Cette redéfinition de l’objectif révolutionnaire obligeait le groupe à reprendre la question de l’organisation : comment lutter efficacement contre l’idéologie dominante sans reproduire, d’une manière ou d’une autre, une structure potentiellement bureaucratique ? C’est là un sérieux problème qui allait entraîner des tensions quasi-permanentes. Jusqu’à leur départ, C. Lefort et les camarades partageant ses craintes n’eurent de cesse d’éviter que « Socialisme ou Barbarie » ne sombre dans les travers du léninisme [i.e. la tendance à exprimer la position politique juste pour un prolétariat à la conscience mystifiée]. Trop soucieux d’efficacité pour refuser l’action militante, Castoriadis était alors conduit à repenser la praxis comme un faire « dans lequel l’autre ou les autres sont visés comme êtres autonomes et considérés comme l’agent essentiel du développement de leur propre autonomie » [IIS, 112]. Autant dire qu’il n’était plus question d’apporter la vérité au peuple, mais seulement de relayer les tendances à l’autonomie à l’œuvre dans les pratiques quotidiennes. Dans la mesure où ces tendances ne sont généralement pas perçues comme telles ou que leurs conséquences ne sont pas immédiatement et clairement saisies, on peut parler de cercle de la praxis : l’exigence d’autonomie diffuse dans la société, sa perception et son interprétation, et l’activité visant à la promouvoir se répondent mutuellement.

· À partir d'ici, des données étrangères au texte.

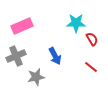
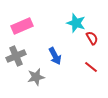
cyan star: rotated 18 degrees clockwise
red semicircle: moved 1 px up
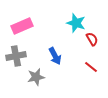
red semicircle: moved 1 px down
gray cross: rotated 12 degrees clockwise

On comprend alors l’attention portée par Castoriadis (et tous les membres de S ou B) à la vie dans l’atelier de production, à la réalité effective qui s’y manifeste. C’est ainsi qu’il prend pleinement conscience de l’irrationalité qu’il y a à vouloir organiser la production indépendamment des ouvriers — ce que manifestent clairement l’efficacité des “grèves du zèle” où les ouvriers s’en tiennent strictement aux consignes reçues. Percevant clairement le caractère bureaucratique du capitalisme, Castoriadis assure qu’un tel système « ne peut fonctionner qu’en mettant constamment à contribution l’activité proprement humaine de ses assujettis qu’il essaie en même temps de réduire et de déshumaniser le plus possible » [IIS, 23], et dénonce sa contradiction principielle — la réification à quoi il tend ne pouvant être intégralement réalisée.

Il faut le souligner ; ainsi perçu, le capitalisme n’est pas considéré comme voué à disparaître, même si l’organisation de la production est irrationnelle et violente — à ce sujet, voir par ex. le texte récent de C. Dejours, Souffrance en France (Paris, Seuil, coll. Points, 2006). Avancée dans les années 50, cette thèse se heurtait frontalement au marxisme dominant qui assurait la fin prochaine du système, déniant le fait qu’en un siècle les conditions de vie n’avaient cessé de s’améliorer pour tous en raison même des luttes menées par le mouvement ouvrier. Le cours des choses n’était donc pas écrit d’avance et la capacité créatrice de l’activité humaine devait être reconnue.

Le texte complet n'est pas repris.